Cancer has been in the news a lot this week. We learned that two pop-culture artists – David Bowie and Alan Rickman – lost their battles with cancer. It’s a stark contrast to the news we heard last month about President Jimmy Carter, who has had a positive treatment response to his melanoma, according to news reports.
As MRA’s founder, Debra Black, and President and CEO-Elect, Robin Davisson, penned in USA Today recently, the number of new treatments available for patients like Mr. Carter has grown rapidly in the last few years. And therapies that have been pioneered in melanoma are showing benefit for many other types of cancer. But there is no time for complacency.

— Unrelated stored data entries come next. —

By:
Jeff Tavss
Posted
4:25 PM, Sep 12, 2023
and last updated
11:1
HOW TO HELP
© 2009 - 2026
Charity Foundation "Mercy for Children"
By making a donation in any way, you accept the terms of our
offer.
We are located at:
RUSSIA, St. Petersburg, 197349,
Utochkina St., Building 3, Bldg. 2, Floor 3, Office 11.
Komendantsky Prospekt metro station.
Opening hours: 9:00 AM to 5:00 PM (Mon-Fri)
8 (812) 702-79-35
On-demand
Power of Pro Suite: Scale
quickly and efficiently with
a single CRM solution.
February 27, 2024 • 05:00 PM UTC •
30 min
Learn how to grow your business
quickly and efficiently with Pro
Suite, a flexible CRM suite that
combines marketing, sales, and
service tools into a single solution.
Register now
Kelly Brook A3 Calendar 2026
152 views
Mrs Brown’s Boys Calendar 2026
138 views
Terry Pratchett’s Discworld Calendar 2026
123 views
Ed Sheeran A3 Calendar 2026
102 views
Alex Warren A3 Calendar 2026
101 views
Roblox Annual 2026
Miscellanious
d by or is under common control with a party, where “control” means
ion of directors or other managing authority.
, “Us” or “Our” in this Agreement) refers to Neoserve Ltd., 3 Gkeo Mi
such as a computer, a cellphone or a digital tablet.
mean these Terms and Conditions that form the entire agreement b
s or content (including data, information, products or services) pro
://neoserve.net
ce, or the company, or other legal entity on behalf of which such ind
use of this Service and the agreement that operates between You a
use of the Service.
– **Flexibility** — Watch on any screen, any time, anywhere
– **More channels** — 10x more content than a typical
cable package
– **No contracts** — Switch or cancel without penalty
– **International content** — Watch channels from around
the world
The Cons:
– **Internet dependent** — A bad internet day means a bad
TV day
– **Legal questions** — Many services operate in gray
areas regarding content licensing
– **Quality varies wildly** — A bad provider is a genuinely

While we don’t know details about the cancers that took the lives of Bowie and Rickman, their deaths underscore the breadth and devastation of this disease. They also highlight the need to focus our resources and collective efforts to address cancer.
But even factoring in optimistic expectations, experts agree that we are nowhere near curing or conquering this disease for all patients. The ongoing need for research is still extremely compelling. – Debra Black and Robin Davisson, in USA Today
On Tuesday, in the State of the Union address, President Obama announced a new initiative to coordinate national efforts to fight cancer. Vice President Biden, who lost his son to cancer last year, will spearhead the effort, Moonshot Initiative to Cure Cancer, which he explains on Medium.
While the goals are lofty and there won’t be one cure-all for cancer, many organizations have come out in support of this effort, including the National Comprehensive Cancer Network. As President Obama said in his State of the Union Speech: “For the loved ones we’ve all lost, for the family we can still save, let’s make America the country that cures cancer once and for all.”